You write, "The zionistout blog appears to assume that Professor Eliav is an Orthodox Jew and they hold that Orthodox Jews are major promulgators of prostitution both in Israel and in various western countries." I make no such assumptions. Nor do I make any assumption about whether Eliav's victim was Jewish or not. In fact, these are all assumptions on your part.

Further, you say: "For them Israel has become a major venue of international sex trafficking and sexual slavery of non-Jewsih women and consequently has withheld support for more stringent measures against international sex trafficking." You conveniently fail to inform your readers that is your summary and none of it is my opinion or conjecture. Rather, I quote extensively from the US State Department, Victor Malarek, Ynet, and the BBC and offer very little commentary on the subject.

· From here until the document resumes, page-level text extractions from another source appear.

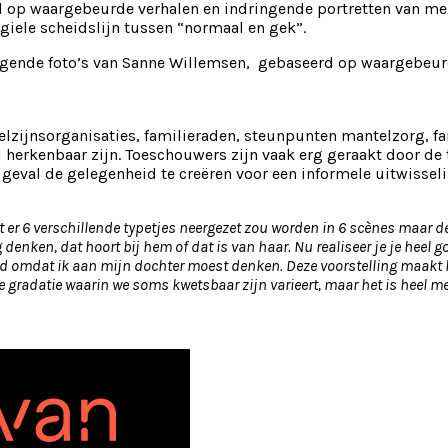
d op waargebeurde verhalen en indringende portretten van m
agiele scheidslijn tussen “normaal en gek”.
ngende foto’s van Sanne Willemsen, gebaseerd op waargebeur
zijnsorganisaties, familieraden, steunpunten mantelzorg, fam
l herkenbaar zijn. Toeschouwers zijn vaak erg geraakt door de
 geval de gelegenheid te creëren voor een informele uitwisseli
at er 6 verschillende typetjes neergezet zou worden in 6 scènes maar 
enken, dat hoort bij hem of dat is van haar. Nu realiseer je je heel 
eid omdat ik aan mijn dochter moest denken. Deze voorstelling maakt
e gradatie waarin we soms kwetsbaar zijn varieert, maar het is heel me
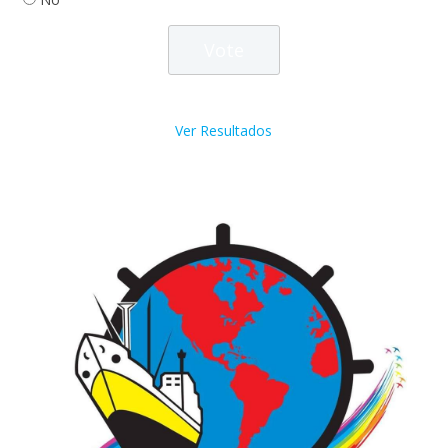
Ver Resultados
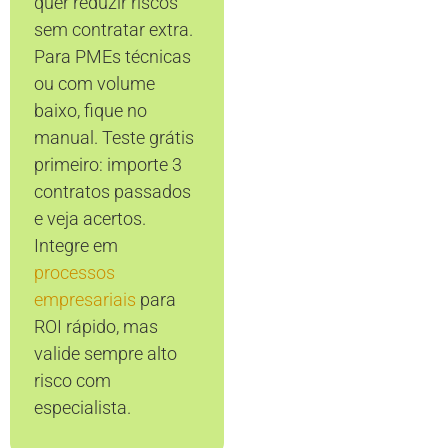
quer reduzir riscos
sem contratar extra.
Para PMEs técnicas
ou com volume
baixo, fique no
manual. Teste grátis
primeiro: importe 3
contratos passados
e veja acertos.
Integre em
processos
empresariais
para
ROI rápido, mas
valide sempre alto
risco com
especialista.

You also imagine that "Eliav has become a ... pawn in another ... conspiracy of the genre of the Protocols of Elders of Zion ..." Again, this is the product of your own fevered imagination.

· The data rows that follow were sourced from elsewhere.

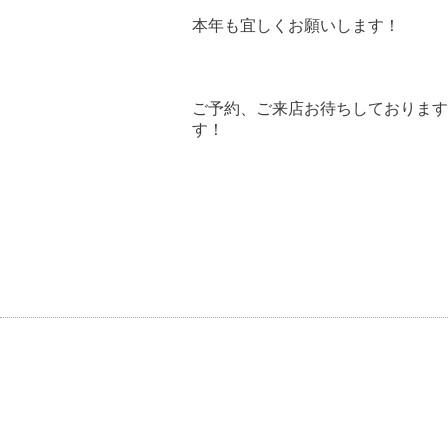
本年も宜しくお願いします！
ご予約、ご来店お待ちしております
す！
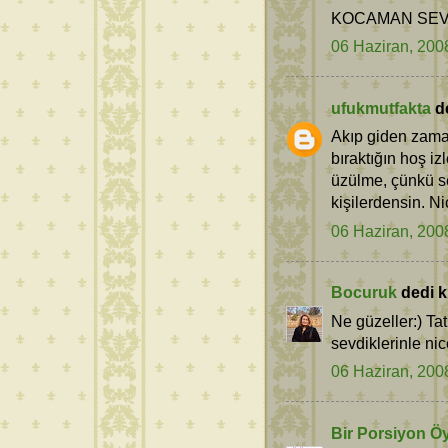
KOCAMAN SEV
06 Haziran, 200
ufukmutfakta
de
Akıp giden zaman
bıraktığın hoş iz
üzülme, çünkü se
kişilerdensin. Ni
06 Haziran, 200
Bocuruk
dedi ki
Ne güzeller:) Tat
sevdiklerinle nic
06 Haziran, 200
Bir Porsiyon Ö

Your fallacious assertion that "if [Eliav's victim] was Jewish [the] whole scenario about Jews in Israeli recruiting Gentile women into sexual slavery becomes an irrelevancy" boggles the mind. Clearly, cogent reasoning is not your forte. The case of Eliav was a segue into a broader discussion and the particulars of his case have no bearing on the nature of human sex trafficking in Israel, as documented in the above mentioned sources.

Finally, regarding your accusation of 'anti-Semitism,' I will merely second the words of Jeffrey Blankfort: "I have been attacked as a self-hating Jew, as an anti-Semite, but it does not matter to me because I consider the accusation of anti-Semitism to be the first refuge of scoundrels. Patriotism is the last refuge, anti-Semitism is the first."
 
But quoting Leviticus and the Talmud in this context shows that the writer considers it a JEWISH, rather than a merely Israeli, issue.

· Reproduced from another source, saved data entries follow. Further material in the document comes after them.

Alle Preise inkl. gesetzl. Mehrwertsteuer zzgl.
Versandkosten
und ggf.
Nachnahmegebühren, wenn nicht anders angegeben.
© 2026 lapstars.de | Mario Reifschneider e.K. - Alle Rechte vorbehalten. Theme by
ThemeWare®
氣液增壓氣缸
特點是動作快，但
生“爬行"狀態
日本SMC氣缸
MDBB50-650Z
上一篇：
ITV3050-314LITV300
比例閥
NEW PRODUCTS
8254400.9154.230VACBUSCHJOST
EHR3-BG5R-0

One European country I know and love, Greece, has also been a home to thousands of women from impoverished East European and former SU countries, who live there, in different places and under different conditions, as prostitutes. This has been widely reported in the Greek papers and shown on Greek television over the years. Nobody - as far as I know - has blamed Greek Orthodoxy, or the Elders of Hellas.
 
Actually, "quoting Leviticus and the Talmud in this context shows that the writer considers" them to be texts relevant to a discussion of the mores of mainstream Israeli society. See also the quote in the post re: "Because these women are not human beings. They are foreign women. The religious prefer it to be with foreign women because then they don't wrong Jewish women" which indicates Judaism plays a role in the Israeli sex business. Now, if you can find such a relgious connection in Greece then by all means write about it.